Back to the original topic --
It is true that the chemical rush of love is short-lived -- a year or two from what I understand. What should be taking the place of the chemical rush is intimacy developed during the "chemical rush" period. If you are having trouble with developing intimacy, and/or are mistaking the chemical rush for "love", then this might lead to your behavior.

There are several different types of "love", and perhaps you need to introduce yourself to all of them to understand the stages of a relationship. Similar ideas of types of love can be found here
posted by lleachie at 11:36 AM on March 14, 2007 [1 favorite]


I think that there are two separate issues involved. One is how you feel --- the change from the intense infatuation of the beginning to the more settled relationship later --- and maybe that is really hard to control, and probably a waste of time trying to control (I mean, that's how you feel, which seems pretty legitimate to me).

But what you have total control over is what you do. You can behave in ways that, subtly and slowly, deteriorate your relationship, or you can behave in ways that, also subtly and slowly, create more intimacy and closeness. Big things certainly matter, but a lot of it is the little stuff -- wearing the shirt that you know she really likes, even though you are at home relaxing after a long week.
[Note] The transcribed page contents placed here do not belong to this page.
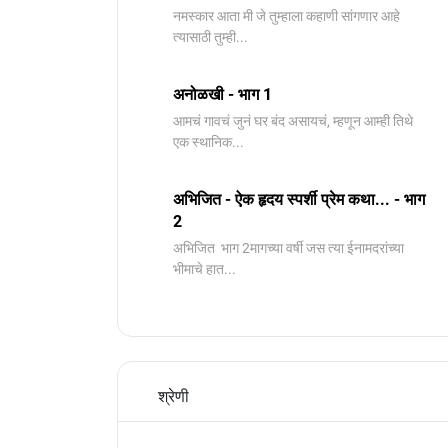
नमस्कार आता मी जे तुम्हाला कहाणी सांगणार आहे
त्यासाठी तुम्ही...
अनोळखी - भाग 1
आमचं गावचं जुनं घर बंद असायचं, म्हणून आम्ही तिथे
एक स्थानिक...
अभिजित - ऐक हृदय स्पर्शी प्रेम कथा... - भाग
2
️अभिजित ️ भाग 2मागच्या वर्षी जस त्या ईनामदरांच्या
भीमाचे हात...
श्रेणी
Or creating little couple-building rituals like making coffee for her every morning, or whatever. The specifics will totally depend on who you are, and who she is, and what your relationship so far has been like.

I don't know anything about bonobos, nor am I really sure about whether serial monogamy is natural or not, but I do know that after more than half a decade together (still early days by some people's standards, sure), the relationship between me and my partner is much more intense and loving than it was at the beginning. Sure it was new and exciting then, but it is way better now. The more we learn how to communicate and share, the more there is to say. Our sex life is an order of magnitude better now than it was then, because the more we learn about each other, the more there is to be surprised by. I'm not saying that everything is perfect, but there is no shortage of intensity and desire and connection between us.

So while every relationship has ups and downs, and maybe over enough time everything fades, the pattern you established in your first two relationships doesn't need to be the pattern you will follow for the rest of your life. Big things (like, "do we stay together or break up?") are composed of a lot of little decisions ("do I argue about it, or shrug and kiss her on the nose?") that you have control over. Even if you do everything right, things may not work, but you at least will have tried.
posted by Forktine at 11:52 AM on March 14, 2007


grumblebee regarding four years:

It's enough time to know whether or not you want to spend your life with that person, but not enough time to have worked out how to do that.

Fifteen years in, I say amen.
posted by sacre_bleu at 12:24 PM on March 14, 2007


grumblebee:

I didn't even post this question, but wow, thanks.
posted by Roman Graves at 1:27 PM on March 14, 2007


Because I may have been misunderstood, I don't mean you love someone *less* as time goes by, but you do love them differently, and perhaps it's also (and often) "more."

As for "humans are biologically mostly monogamous," that's not at all true. The "mostly" covers a multitude of cultural practices and basic primate behaviors. The philosophical concept of monogamy (and its equation with "love") is by no means culturally universal.